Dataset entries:

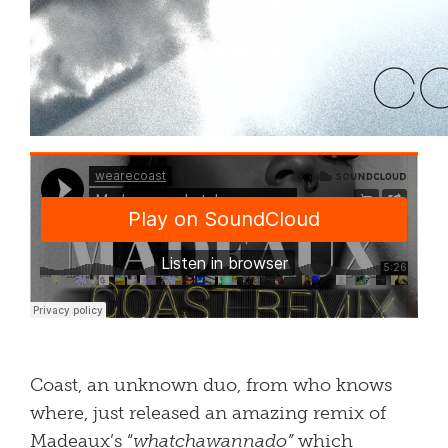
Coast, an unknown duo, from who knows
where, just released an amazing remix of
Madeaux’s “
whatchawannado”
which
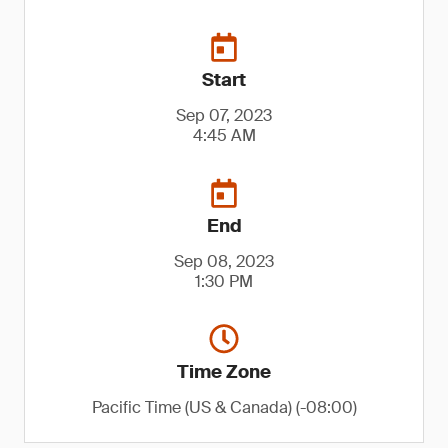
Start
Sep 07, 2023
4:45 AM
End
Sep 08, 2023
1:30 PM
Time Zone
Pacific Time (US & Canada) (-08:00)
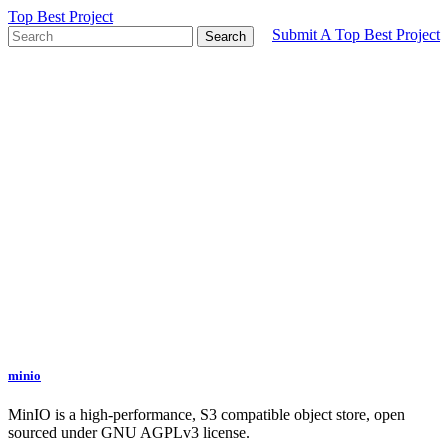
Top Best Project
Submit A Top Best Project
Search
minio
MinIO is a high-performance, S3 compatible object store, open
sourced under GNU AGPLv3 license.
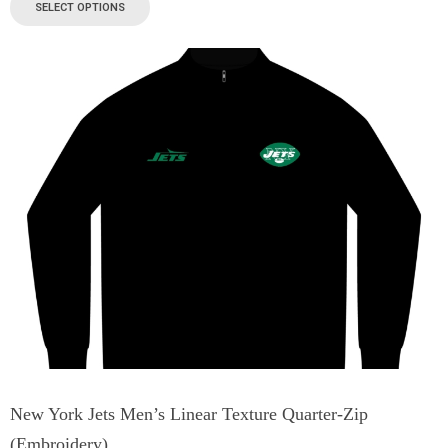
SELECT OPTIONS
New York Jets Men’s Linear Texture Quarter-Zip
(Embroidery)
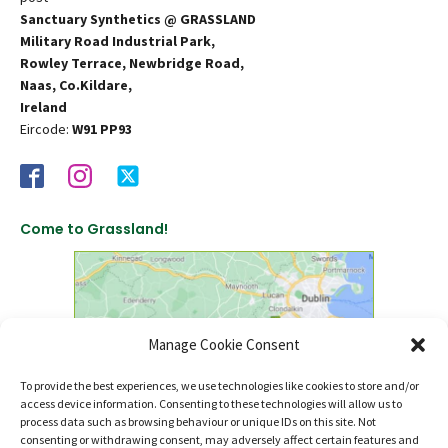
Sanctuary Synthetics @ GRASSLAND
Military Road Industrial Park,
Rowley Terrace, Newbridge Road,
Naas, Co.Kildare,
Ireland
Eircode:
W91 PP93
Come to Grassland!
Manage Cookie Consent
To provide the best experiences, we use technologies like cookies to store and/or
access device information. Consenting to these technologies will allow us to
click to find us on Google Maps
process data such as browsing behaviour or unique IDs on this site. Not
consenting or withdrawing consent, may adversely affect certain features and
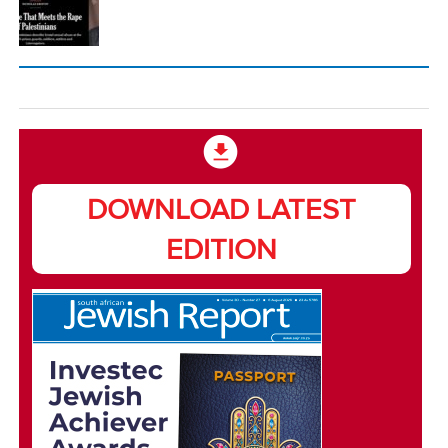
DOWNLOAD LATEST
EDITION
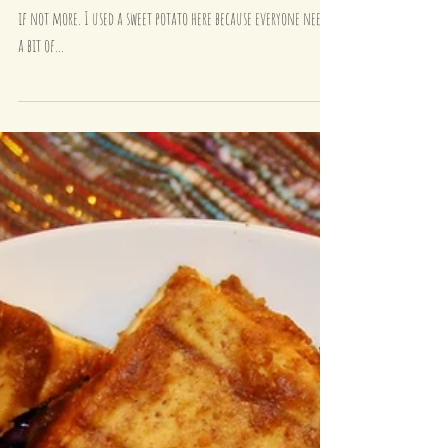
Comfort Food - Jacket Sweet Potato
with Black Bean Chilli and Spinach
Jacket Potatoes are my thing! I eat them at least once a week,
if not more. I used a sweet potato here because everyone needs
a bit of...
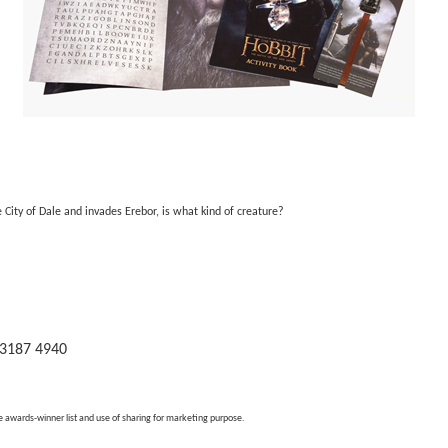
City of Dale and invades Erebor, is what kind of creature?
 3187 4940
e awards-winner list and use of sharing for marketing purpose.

...

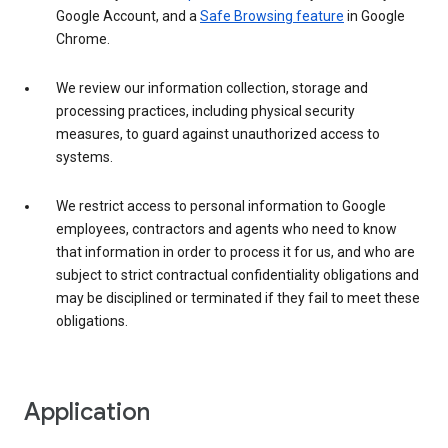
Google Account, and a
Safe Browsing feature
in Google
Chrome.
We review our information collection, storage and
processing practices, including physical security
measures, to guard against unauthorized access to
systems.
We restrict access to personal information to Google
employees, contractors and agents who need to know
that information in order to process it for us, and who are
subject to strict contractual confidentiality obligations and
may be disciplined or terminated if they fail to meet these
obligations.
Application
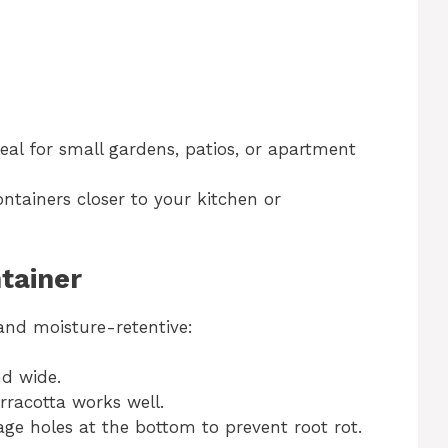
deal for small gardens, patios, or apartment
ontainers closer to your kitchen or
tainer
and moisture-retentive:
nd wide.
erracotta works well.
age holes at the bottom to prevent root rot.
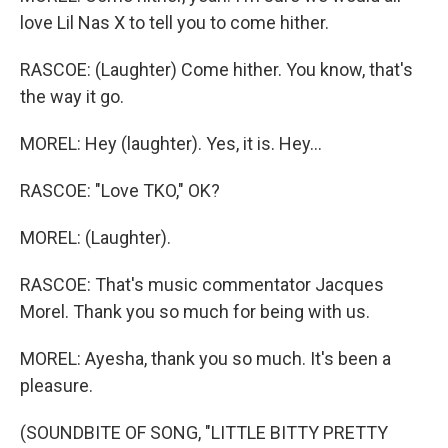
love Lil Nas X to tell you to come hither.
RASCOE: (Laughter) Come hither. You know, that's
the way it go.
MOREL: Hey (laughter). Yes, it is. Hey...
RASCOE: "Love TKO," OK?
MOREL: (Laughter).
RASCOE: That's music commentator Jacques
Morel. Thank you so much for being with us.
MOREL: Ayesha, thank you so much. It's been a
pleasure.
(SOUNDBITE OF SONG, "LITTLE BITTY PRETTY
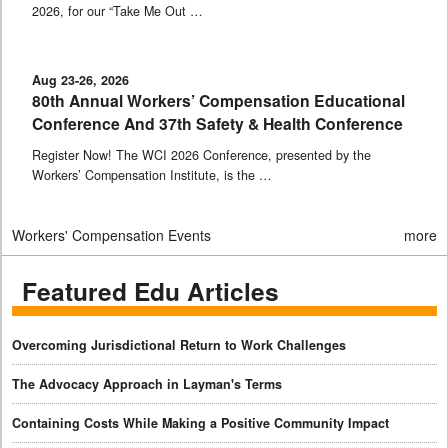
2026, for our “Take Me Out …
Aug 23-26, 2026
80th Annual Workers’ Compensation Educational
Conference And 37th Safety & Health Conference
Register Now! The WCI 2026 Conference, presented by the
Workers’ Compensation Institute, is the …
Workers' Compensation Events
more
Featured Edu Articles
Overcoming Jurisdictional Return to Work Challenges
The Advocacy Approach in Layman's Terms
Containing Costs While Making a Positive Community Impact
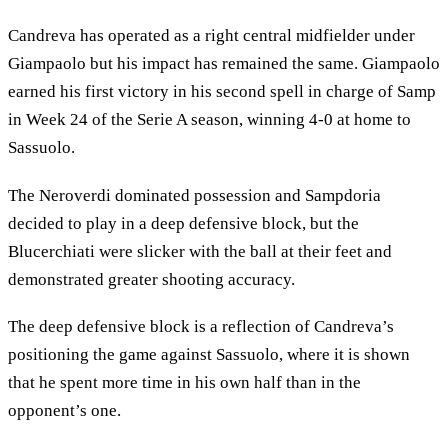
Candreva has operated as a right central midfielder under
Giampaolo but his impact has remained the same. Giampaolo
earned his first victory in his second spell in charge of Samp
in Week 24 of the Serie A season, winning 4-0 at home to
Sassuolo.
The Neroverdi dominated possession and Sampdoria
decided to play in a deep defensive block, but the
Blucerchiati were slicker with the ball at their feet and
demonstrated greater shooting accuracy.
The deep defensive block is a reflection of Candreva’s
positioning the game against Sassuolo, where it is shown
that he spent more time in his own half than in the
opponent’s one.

...

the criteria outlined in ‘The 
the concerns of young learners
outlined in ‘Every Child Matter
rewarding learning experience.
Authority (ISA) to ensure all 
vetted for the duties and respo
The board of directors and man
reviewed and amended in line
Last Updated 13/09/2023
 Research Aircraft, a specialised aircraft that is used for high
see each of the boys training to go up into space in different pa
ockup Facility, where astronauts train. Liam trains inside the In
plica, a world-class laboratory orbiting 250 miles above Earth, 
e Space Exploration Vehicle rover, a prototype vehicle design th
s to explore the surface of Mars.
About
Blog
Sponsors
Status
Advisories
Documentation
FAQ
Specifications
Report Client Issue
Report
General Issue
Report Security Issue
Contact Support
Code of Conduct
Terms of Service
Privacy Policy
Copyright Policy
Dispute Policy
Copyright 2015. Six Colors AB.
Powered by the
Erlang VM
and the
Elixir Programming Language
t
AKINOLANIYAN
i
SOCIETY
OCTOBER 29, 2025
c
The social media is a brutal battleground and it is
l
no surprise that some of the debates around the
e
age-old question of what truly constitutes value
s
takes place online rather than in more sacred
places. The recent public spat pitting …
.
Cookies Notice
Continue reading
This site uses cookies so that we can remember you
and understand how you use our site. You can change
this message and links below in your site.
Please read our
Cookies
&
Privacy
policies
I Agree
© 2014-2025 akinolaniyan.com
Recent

**Activity:** Copy the lines above between the one holding "Submit A Top Best Project" and the one holding "To provide the", inclusive. Drop the pictures.

**Result of this task:**
Submit A Top Best Project
Search
minio
MinIO is a high-performance, S3 compatible object store, open
sourced under GNU AGPLv3 license.
SELECT OPTIONS
New York Jets Men’s Linear Texture Quarter-Zip
(Embroidery)
Sanctuary Synthetics @ GRASSLAND
Military Road Industrial Park,
Rowley Terrace, Newbridge Road,
Naas, Co.Kildare,
Ireland
Eircode:
W91 PP93
Come to Grassland!
Manage Cookie Consent
To provide the best experiences, we use technologies like cookies to store and/or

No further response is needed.